Queries will be more performant – the goal is 10x faster – through the success of Project Tungsten, an ongoing effort which set out to improve the efficiency of memory and CPU for applications. The three ways it’s succeeded is through cache-aware computation that uses algorithms and data structures to exploit memory hierarchy, code generation to exploit modern compilers and CPUs, and using application semantics to eliminate memory getting bogged down on garbage collection and the JVM object model.
“The more semantics you know the better you can optimize the applications,” Stoica said.
Spark 2.0 will ship with even more components from Project Tungsten, which has been rolling out in pieces, across multiple releases, since Spark 1.4 about a year ago.
Spark 2.0 will also feature improved APIs to make it “even easier” to write applications for Spark, a feature for the influx of data scientists that are now using Spark who aren’t necessarily full-blown developers and database admins. Part of this feature is the introduction of the Dataset API. Datasets are static typed extensions that use Resilient Distributed Dataset (RDD)-like operations, and when added to Spark’s dataframes, it creates a best-of-both-worlds approach.
Stoica said each library in Spark – things like graphing libraries, machine learning libraries, and so on – will be rewritten to include datasets.
The third major improvement is increased support for streaming data by creating what Stoica called “infinite dataframes,” which is a table that’s constantly adding new entries.
“We’re going to integrate support for interactive and batch queries,” Stoica said. “It’s not just streaming, it’s what we’re going to call continuous applications.”

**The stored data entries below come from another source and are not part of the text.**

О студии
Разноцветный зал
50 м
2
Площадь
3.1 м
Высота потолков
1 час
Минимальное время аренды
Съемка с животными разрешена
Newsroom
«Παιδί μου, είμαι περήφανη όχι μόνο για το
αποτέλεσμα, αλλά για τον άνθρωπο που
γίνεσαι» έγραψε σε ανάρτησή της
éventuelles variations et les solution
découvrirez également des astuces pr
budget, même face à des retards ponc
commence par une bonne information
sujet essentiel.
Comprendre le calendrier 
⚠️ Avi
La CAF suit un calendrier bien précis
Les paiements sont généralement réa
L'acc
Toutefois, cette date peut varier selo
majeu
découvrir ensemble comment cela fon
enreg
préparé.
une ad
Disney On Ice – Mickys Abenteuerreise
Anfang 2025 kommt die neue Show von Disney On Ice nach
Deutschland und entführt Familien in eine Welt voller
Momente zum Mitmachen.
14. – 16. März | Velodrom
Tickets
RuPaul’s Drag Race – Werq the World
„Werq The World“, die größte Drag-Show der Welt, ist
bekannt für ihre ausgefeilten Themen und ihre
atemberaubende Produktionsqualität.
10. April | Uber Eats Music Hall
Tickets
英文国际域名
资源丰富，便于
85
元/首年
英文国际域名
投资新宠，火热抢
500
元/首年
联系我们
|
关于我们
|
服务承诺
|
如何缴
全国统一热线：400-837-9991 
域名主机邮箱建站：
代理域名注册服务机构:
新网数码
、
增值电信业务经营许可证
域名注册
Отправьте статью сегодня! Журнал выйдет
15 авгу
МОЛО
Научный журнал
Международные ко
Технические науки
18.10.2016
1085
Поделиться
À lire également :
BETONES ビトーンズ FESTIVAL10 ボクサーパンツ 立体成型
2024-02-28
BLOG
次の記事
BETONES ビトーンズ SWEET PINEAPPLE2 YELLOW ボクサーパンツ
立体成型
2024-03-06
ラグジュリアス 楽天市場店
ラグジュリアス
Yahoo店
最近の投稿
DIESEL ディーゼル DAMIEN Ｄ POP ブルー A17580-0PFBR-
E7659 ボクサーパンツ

Stoica ran a demo of the streaming capabilities through his company Databricks’ Spark distribution by showing Twitter clusters on a map computed in real time. But the implications are much bigger for running analytics on streaming data with all the many systems and languages that connect standard to Spark. This will be huge, he said, for applications like fraud detection, or updating machine learning algorithms in real-time.
“Everyone knows that streaming is more and more important,” Stoica said. “You want to operate and do analytics on fresh data. You want the ability to do queries on the data that was just streamed.”